In [None]:
# Python dictionaries data type used for mapping between two items(arbitrary types of information)
# called as assocative array, hashmap, map in other programming languages
# An important property of lists is that we can “look up” a particular item by giving its index
# In NLP, look up using word is common, word: pos, word: no. of occurency
# Dictionary lookup: access the entry of a dictionary using a key, Dic[key] = value

In [5]:
# define an empty dictionary add entries (specifying the part-of-speech of some words.)
pos = {}
pos['colourless'] = 'ADJ'
pos['ideas'] = 'N'
pos['sleep'] = 'V'
print('pos:', pos)
print('KeyError: when try to access key which is not in dict.')
pos['new']

pos: {'colourless': 'ADJ', 'ideas': 'N', 'sleep': 'V'}
KeyError: when try to access key which is not in dict.


KeyError: 'new'

In [7]:
# len() won't work for dictionary, how to check legal keys for dictionary?
# get the dictionary key list.
pos_keylist = list(pos)     
print('pos_keylist: {}'.format(pos_keylist))

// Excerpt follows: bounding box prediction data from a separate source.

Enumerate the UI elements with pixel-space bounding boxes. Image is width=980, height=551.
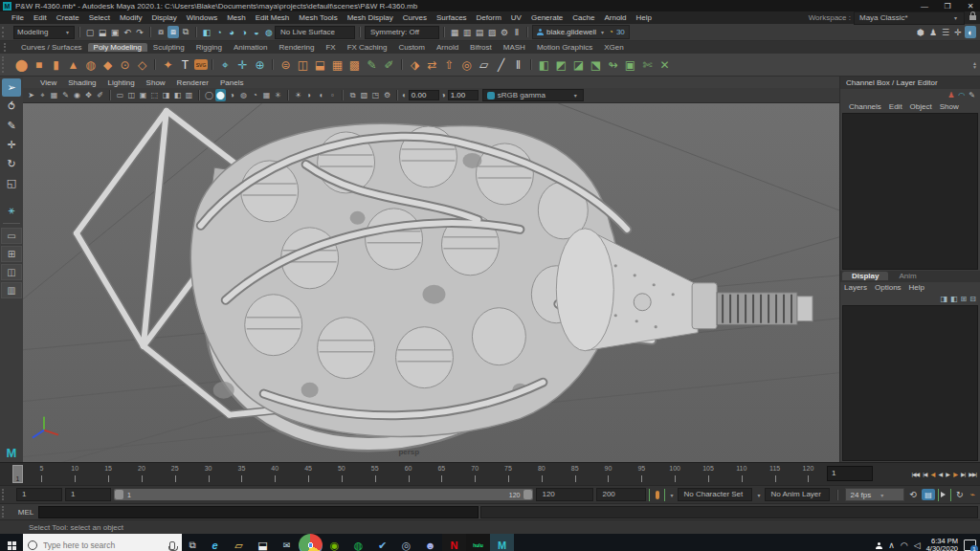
vp-ambient-occlusion[interactable]: ◖ [316,89,326,101]
status-make-live[interactable]: ◍ [263,26,275,38]
shelf-poly-type[interactable]: T [177,55,193,74]
tick-85[interactable]: 85 [558,464,591,484]
tick-45[interactable]: 45 [292,464,325,484]
taskbar-search[interactable] [23,534,182,551]
playback-go-to-start[interactable]: |◀◀ [909,471,921,477]
shelf-tab-poly-modeling[interactable]: Poly Modeling [88,43,147,52]
vp-wireframe[interactable]: ◯ [204,89,214,101]
layer-toggle-visibility[interactable]: ◨ [940,295,947,303]
action-center-icon[interactable]: 1 [964,540,976,551]
status-snap-point[interactable]: ◕ [226,26,237,38]
menu-generate[interactable]: Generate [526,13,568,22]
taskbar-app-hulu[interactable]: hulu [466,534,490,551]
tick-95[interactable]: 95 [625,464,658,484]
menu-arnold[interactable]: Arnold [599,13,631,22]
animation-preferences-icon[interactable]: ▤ [922,489,935,500]
tool-paint-select-tool[interactable]: ✎ [2,117,21,135]
status-pause-viewport[interactable]: Ⅱ [511,26,523,38]
layer-list-content[interactable] [842,305,978,462]
cb-menu-edit[interactable]: Edit [885,102,906,111]
network-icon[interactable]: ◠ [901,540,908,550]
tick-10[interactable]: 10 [58,464,92,484]
vp-plugin-shading[interactable]: ⚙ [382,89,392,101]
status-select-hierarchy[interactable]: ⧇ [155,26,167,38]
panel-menu-panels[interactable]: Panels [214,78,249,87]
playback-play-forward[interactable]: ▶ [944,471,951,477]
exposure-icon[interactable]: ◐ [402,91,407,99]
vp-safe-title[interactable]: ◧ [172,89,183,101]
status-attribute-editor[interactable]: ☰ [940,26,951,38]
start-button[interactable] [0,534,23,551]
shelf-tab-fx-caching[interactable]: FX Caching [342,43,393,52]
vp-lock-camera[interactable]: ⌖ [37,89,48,101]
shelf-tab-motion-graphics[interactable]: Motion Graphics [531,43,598,52]
cb-hik-icon[interactable]: ♟ [947,91,954,99]
tick-80[interactable]: 80 [524,464,558,484]
playback-step-forward-frame[interactable]: ▶| [959,471,967,477]
shelf-poly-cylinder[interactable]: ▮ [48,55,64,74]
volume-icon[interactable]: ◁ [914,540,921,550]
engine-model[interactable] [77,111,813,462]
vp-gate-mask[interactable]: ▣ [138,89,148,101]
status-snap-projected-center[interactable]: ◑ [238,26,250,38]
shelf-bridge[interactable]: ⇄ [424,55,440,74]
panel-menu-shading[interactable]: Shading [62,78,101,87]
chevron-up-icon[interactable]: ∧ [888,540,895,550]
status-render-view[interactable]: ▦ [449,26,460,38]
taskbar-app-store[interactable]: ⬓ [251,534,275,551]
chevron-down-icon[interactable]: ▾ [757,492,760,498]
menu-edit-mesh[interactable]: Edit Mesh [251,13,295,22]
menu-windows[interactable]: Windows [182,13,222,22]
layout-layout-two-pane[interactable]: ◫ [1,264,22,280]
taskbar-clock[interactable]: 6:34 PM 4/30/2020 [926,538,958,551]
cb-pin-icon[interactable]: ◠ [958,91,965,99]
character-set-dropdown[interactable]: No Character Set [678,488,752,501]
shelf-multi-cut[interactable]: ╱ [493,55,509,74]
shelf-construction-plane[interactable]: ⌖ [217,55,234,74]
menu-deform[interactable]: Deform [472,13,506,22]
tick-65[interactable]: 65 [425,464,458,484]
tool-custom-manipulator[interactable]: ⚹ [2,201,21,219]
tick-60[interactable]: 60 [391,464,425,484]
playback-go-to-end[interactable]: ▶▶| [967,471,978,477]
vp-frame-all[interactable]: ▥ [184,89,194,101]
status-modeling-toolkit[interactable]: ⬢ [915,26,926,38]
menu-select[interactable]: Select [84,13,115,22]
status-snap-curve[interactable]: ◔ [213,26,225,38]
shelf-sculpt-poly[interactable]: ✐ [381,55,397,74]
mute-sound-toggle[interactable] [938,489,951,501]
taskbar-app-spotify[interactable]: ◍ [346,534,370,551]
shelf-poly-sphere[interactable]: ⬤ [13,55,30,74]
shelf-cut-faces[interactable]: ✄ [639,55,656,74]
close-button[interactable]: ✕ [961,2,980,11]
shelf-circularize[interactable]: ◎ [458,55,475,74]
menu-surfaces[interactable]: Surfaces [432,13,472,22]
shelf-snap-together[interactable]: ✛ [234,55,251,74]
taskbar-app-mail[interactable]: ✉ [275,534,299,551]
layer-new-empty-layer[interactable]: ⊞ [961,295,968,303]
layer-tab-display[interactable]: Display [842,272,888,280]
panel-menu-renderer[interactable]: Renderer [171,78,214,87]
status-select-object[interactable]: ⧈ [167,26,179,38]
animation-start-field[interactable]: 1 [16,488,62,501]
chevron-down-icon[interactable]: ▾ [670,492,673,498]
status-character-controls[interactable]: ♟ [927,26,939,38]
lock-workspace-icon[interactable] [969,15,976,20]
menu-set-dropdown[interactable]: Modeling ▾ [13,26,75,39]
people-icon[interactable] [876,542,882,549]
vp-flat-shade[interactable]: ◍ [238,89,249,101]
status-channel-box-toggle[interactable]: ◐ [965,26,976,38]
vp-motion-blur[interactable]: ▫ [327,89,338,101]
tick-35[interactable]: 35 [225,464,258,484]
status-render-settings[interactable]: ⚙ [499,26,510,38]
command-result-field[interactable] [480,506,978,518]
shelf-extrude[interactable]: ⇧ [441,55,457,74]
evaluation-mode-icon[interactable]: ⌁ [969,490,977,499]
tick-50[interactable]: 50 [324,464,358,484]
taskbar-app-maya[interactable]: M [490,534,514,551]
shelf-spin-edge[interactable]: ⬔ [588,55,604,74]
layer-menu-layers[interactable]: Layers [840,283,871,292]
shelf-connect[interactable]: ‖ [510,55,526,74]
status-snap-grid[interactable]: ◧ [201,26,212,38]
shelf-poly-cone[interactable]: ▲ [65,55,81,74]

# dictionaly methods: pos.keys(), pos.values(), pos.items()
print('pos keys: {}'.format(pos.keys()))
print('pos values: {}'.format(pos.values()))
print('pos items: {}'.format(pos.items()))

pos_list: ['colourless', 'ideas', 'sleep']
pos keys: dict_keys(['colourless', 'ideas', 'sleep'])
pos values: dict_values(['ADJ', 'N', 'V'])
pos items: dict_items([('colourless', 'ADJ'), ('ideas', 'N'), ('sleep', 'V')])


In [16]:
# if more than one value need to be mapped then add as list
pos['sleep'] = ['V', 'N']
print('change in sleep value, pos: {}'.format(pos))

#Define dictionary
pos1 = {'furiously': 'ADV', 'work': 'V'}
pos2 = dict(furiously='ADV', work= 'V')
print('pos1 = {}'.format(pos1))
print('pos2 = {}'.format(pos2))

# Dictionary keys should be immutable, TypeError will be thrown if we try to define a dictionary using a mutable key
pos3 = dict()
pos3[[1, 2]] = ['one', 'two']

change in sleep value, pos: {'colourless': 'ADJ', 'ideas': 'N', 'sleep': ['V', 'N']}
pos1 = {'furiously': 'ADV', 'work': 'V'}
pos2 = {'furiously': 'ADV', 'work': 'V'}


TypeError: unhashable type: 'list'

In [22]:
# Default dictionaries
# When we try to access a key which is not in dictionary we get an error, 
# Python provides an alternative, automatically create an entry with default value(0 or []) for the key which is not present
# In collections module also defaultdict is defined
# nltk provides nltk.defaultdict() to create the dictionary with default value, e.g., int, float, str, list, dict, tuple
# Other than the data types mentioned above we can provide any default value we like-
# - we can provide name of a function without arguments
import nltk
frequency = nltk.defaultdict(int)
frequency['colorless'] = 4
frequency['specs']
frequency['ideas']
print('frequency : {}'.format(frequency.items()))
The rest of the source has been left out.